O Commerzbank já não nos chama criança problemática, mas reconhece que os problemas não desapareceram todos. E há sinais e indicadores de alerta.

A despesa do Estado está controlada, mas a parcela da despesa fixa do Estado está e irá continuar a aumentar. No comércio internacional, a sensação de alívio levou a um estado de euforia, com um ímpeto gastador que se vê nos carros comprados, e noutras importações para consumo puro.
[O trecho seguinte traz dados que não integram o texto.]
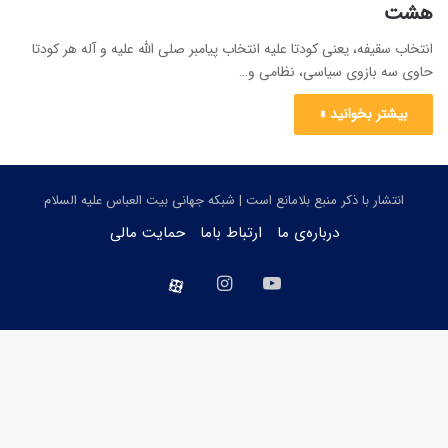
هشت
انتخاب سقیفه، یعنی کودتا علیه انتخاب پیامبر صلی الله علیه و آله هر کودتا
حاوی سه بازوی سیاسی، نظامی و…
بیشتر بخوانید »
انتشار با ذکر منبع بلامانع است | شبکه جهانی بیت العباس علیه السلام
درباره‌ی ما
ارتباط باما
حمایت مالی
یوتیوب
اینستاگرام
aparat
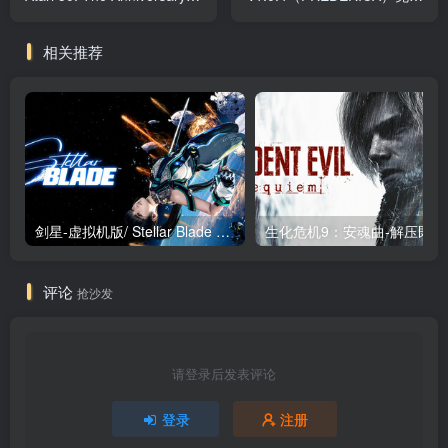
Celebration 免安装中文版
装中文版
相关推荐
剑星-虚拟机版/ Stellar Blade v1.4.1|Build.19963153 终极版新补丁 送修改器 免安装中文版
生化危机9：安魂曲
评论
抢沙发
请登录后发表评论
登录
注册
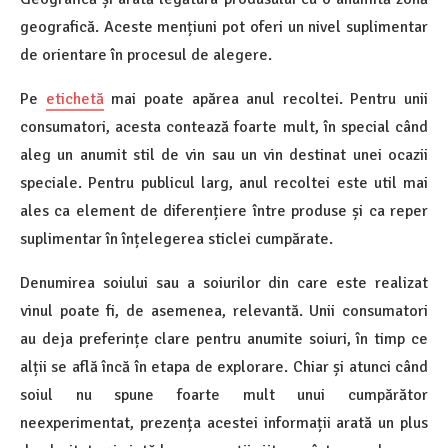
geografică. Aceste mențiuni pot oferi un nivel suplimentar
de orientare în procesul de alegere.
Pe
etichetă
mai poate apărea anul recoltei. Pentru unii
consumatori, acesta contează foarte mult, în special când
aleg un anumit stil de vin sau un vin destinat unei ocazii
speciale. Pentru publicul larg, anul recoltei este util mai
ales ca element de diferențiere între produse și ca reper
suplimentar în înțelegerea sticlei cumpărate.
Denumirea soiului sau a soiurilor din care este realizat
vinul poate fi, de asemenea, relevantă. Unii consumatori
au deja preferințe clare pentru anumite soiuri, în timp ce
alții se află încă în etapa de explorare. Chiar și atunci când
soiul nu spune foarte mult unui cumpărător
neexperimentat, prezența acestei informații arată un plus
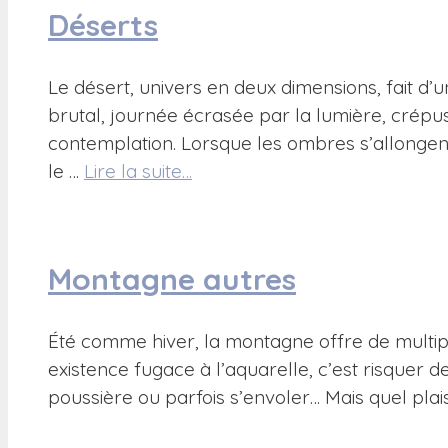
Déserts
Le désert, univers en deux dimensions, fait d
brutal, journée écrasée par la lumière, crépu
contemplation. Lorsque les ombres s’allongen
le …
Lire la suite…
Montagne autres
Été comme hiver, la montagne offre de multiple
existence fugace à l’aquarelle, c’est risquer d
poussière ou parfois s’envoler… Mais quel plais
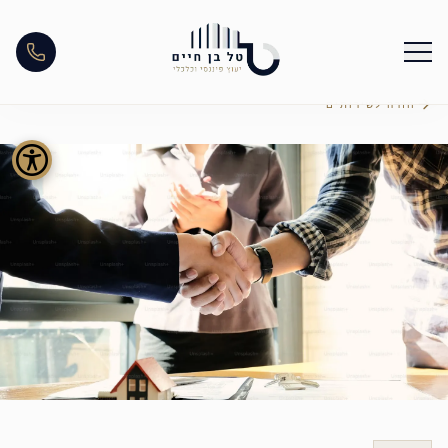
חזרה לשירותים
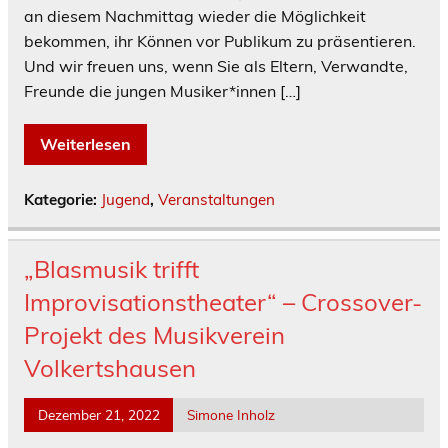
an diesem Nachmittag wieder die Möglichkeit
bekommen, ihr Können vor Publikum zu präsentieren.
Und wir freuen uns, wenn Sie als Eltern, Verwandte,
Freunde die jungen Musiker*innen […]
Weiterlesen
Kategorie:
Jugend
,
Veranstaltungen
„Blasmusik trifft
Improvisationstheater“ – Crossover-
Projekt des Musikverein
Volkertshausen
Dezember 21, 2022
Simone Inholz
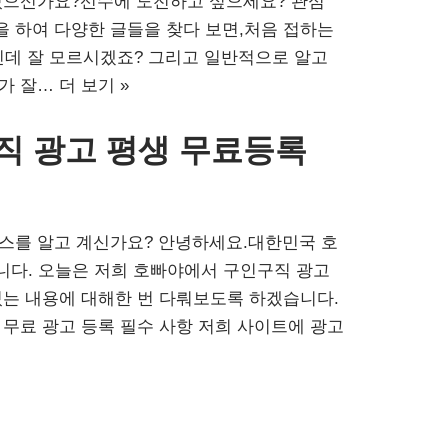
 있으신가요?선수에 도전하고 싶으세요? 관심
 하여 다양한 글들을 찾다 보면,처음 접하는
인데 잘 모르시겠죠? 그리고 일반적으로 알고
해가 잘…
더 보기 »
직 광고 평생 무료등록
비스를 알고 계신가요? 안녕하세요.대한민국 호
입니다. 오늘은 저희 호빠야에서 구인구직 광고
있는 내용에 대해한 번 다뤄보도록 하겠습니다.
야 무료 광고 등록 필수 사항 저희 사이트에 광고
Em 2017, serão vendidas e compradas centenas de milhares de casas, cuja avaliação não cessa de aumentar (até quando?) e cujos contratos são feitos com as Euribor negativas (até quando?) na cabeça. A dívida pública teima em não baixar que se veja, enquanto vamos ficando satisfeitos com o rácio desta face ao PIB, que esse sim está robusto.

Ninguém vira génio ou virtuoso de um dia para o outro, mesmo com a "cura" de pancada que apanhámos no lombo. As circunstâncias mudaram, para melhor, e nenhum povo pode viver para sempre no pânico do próximo corte. Mas há comportamentos, compreensíveis e alguns até saudáveis até certo ponto, que já vimos nos nossos tempos de "criança problemática".

Muita gente fala em políticas anti-cíclicas, mas poucos efectivamente as praticaram, sobretudo em tempos de crescimento.

A festa está boa, mas se calhar não fazia mal irmos baixando um bocadinho o volume.